When Sen emigrated from India to the U.S. in at the age of 12, she was asked to "self-report" her race. Never identifying with a race previously, she rejects her new "not quite white" designation, and spends much of her life attempting to become "white" in the American sense/5. · A first-generation immigrant's "intimate, passionate look at race in America" (Viet Thanh Nguyen), an American's journey into the heart of not-whiteness. At the age of 12, Sharmila Sen emigrated from India to the www.doorway.ru “Sharmila Sen’s new book is not quite memoir and not quite manifesto. It’s rife with interests of the in-between, exploring race and assimilation in the United States and journeys into the many contradictions at the heart of non-whiteness/5(31).

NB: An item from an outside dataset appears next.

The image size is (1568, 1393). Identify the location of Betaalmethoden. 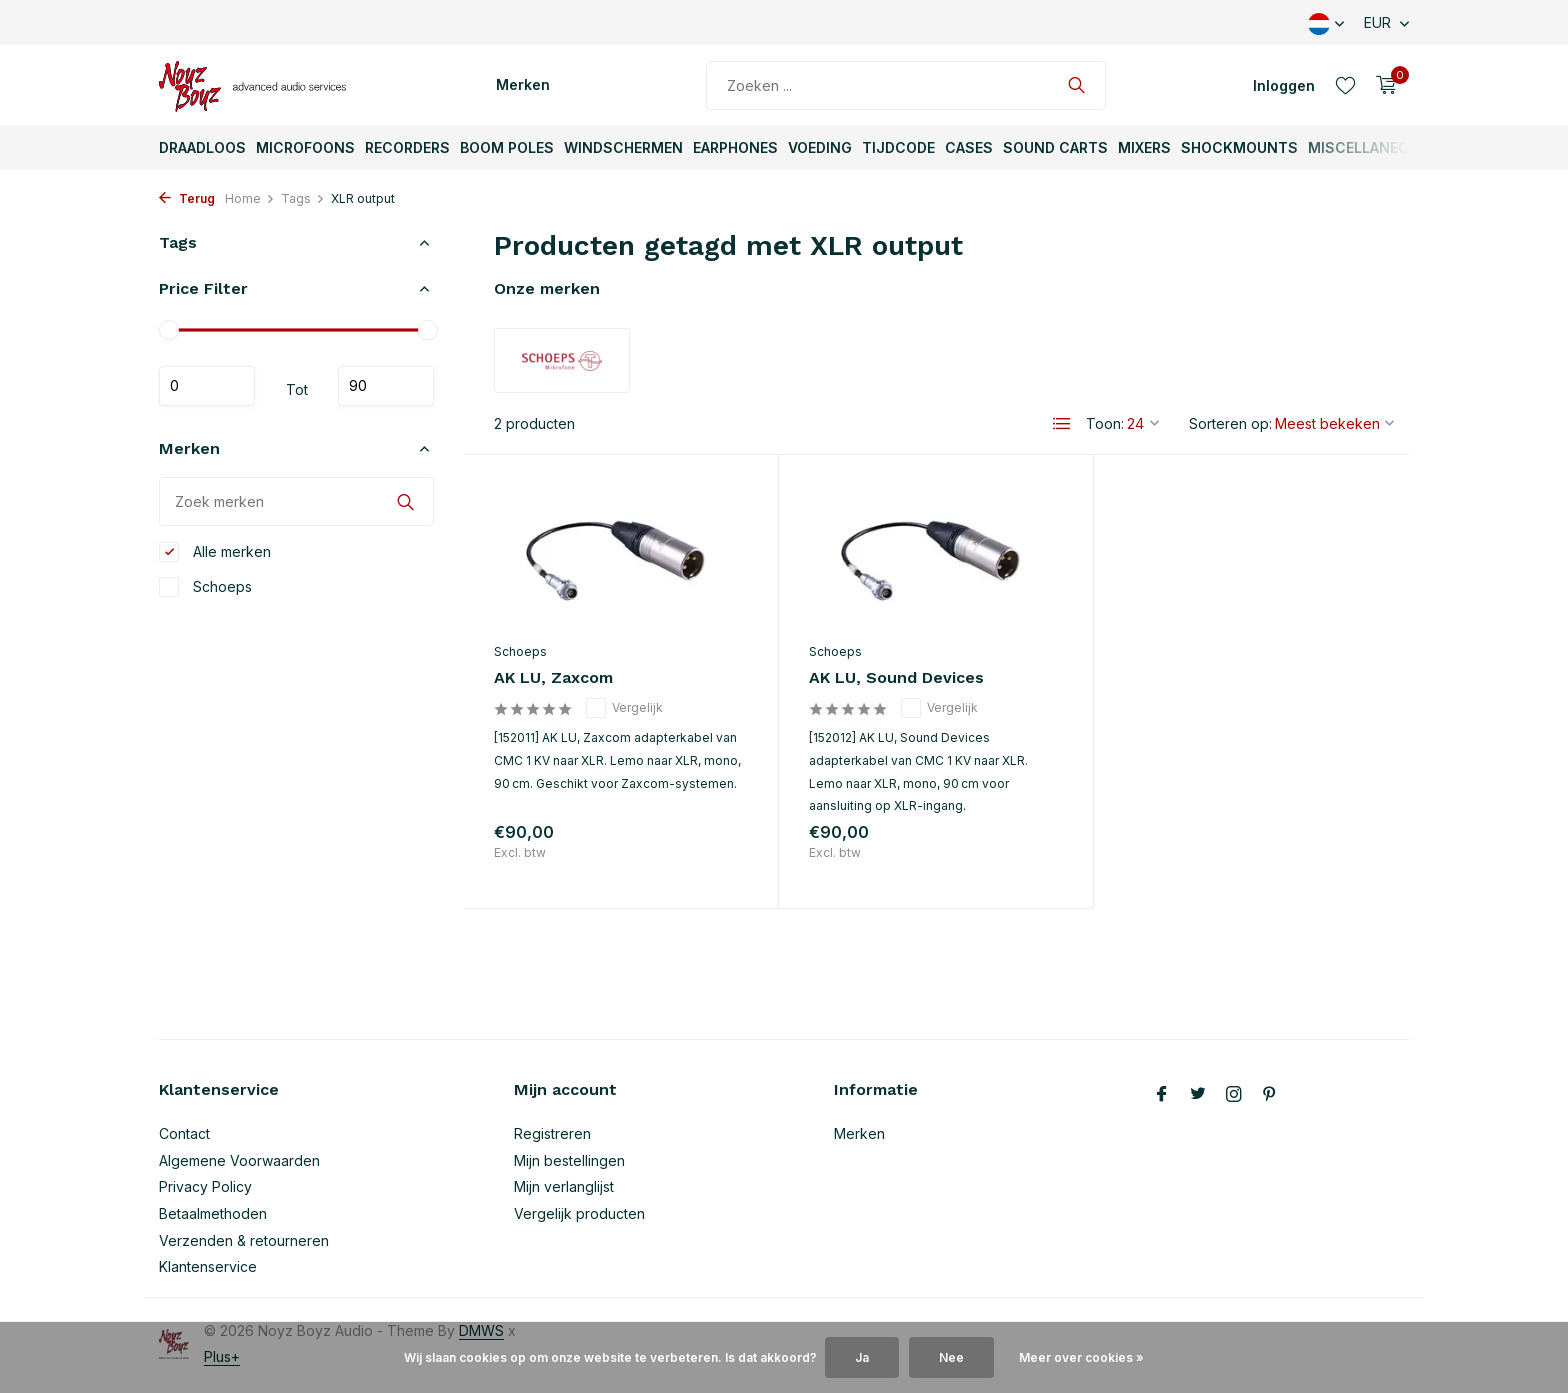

The year was , and everywhere she turned, she was asked to self-report her race. Rejecting her new 'not quite' designation-not quite white, not quite black, not quite Asian-she spent much of her life attempting to blend into American whiteness. Unlike Henry Ford, who was okay with all colours for his car as long as it was black, many think race in America is quite like that sentence—just substitute black with white. It isn't. It isn't. Not Quite Not White by Sharmila Sen, , Not Quite Not White: Losing and Finding Race in America. ( ratings by Goodreads) Paperback; passionate look at race in America, Sen considers the price paid by nonwhite immigrants who try to become white, while always wearing a smiling face.
Although the book is subtitled Losing and Finding Race in America, Sen is emphatic that race is something she didn’t have in India and was assigned only in America. Not Quite Not White: Losing and Finding Race in America (Penguin Books, $16) retraces that journey, its comic scenes from girlhood—studying Hawaii Five-O, whipping up no-bake Jell-O desserts every day—cut with wry observation. Part memoir, part manifesto, Not Quite Not White is a searing appraisal of race and a path forward for the next not quite not white generation –a witty and sharply honest story of discovering that not-whiteness can be the very thing that makes us American. Read An Excerpt. Read An Excerpt. About Sharmila Sen.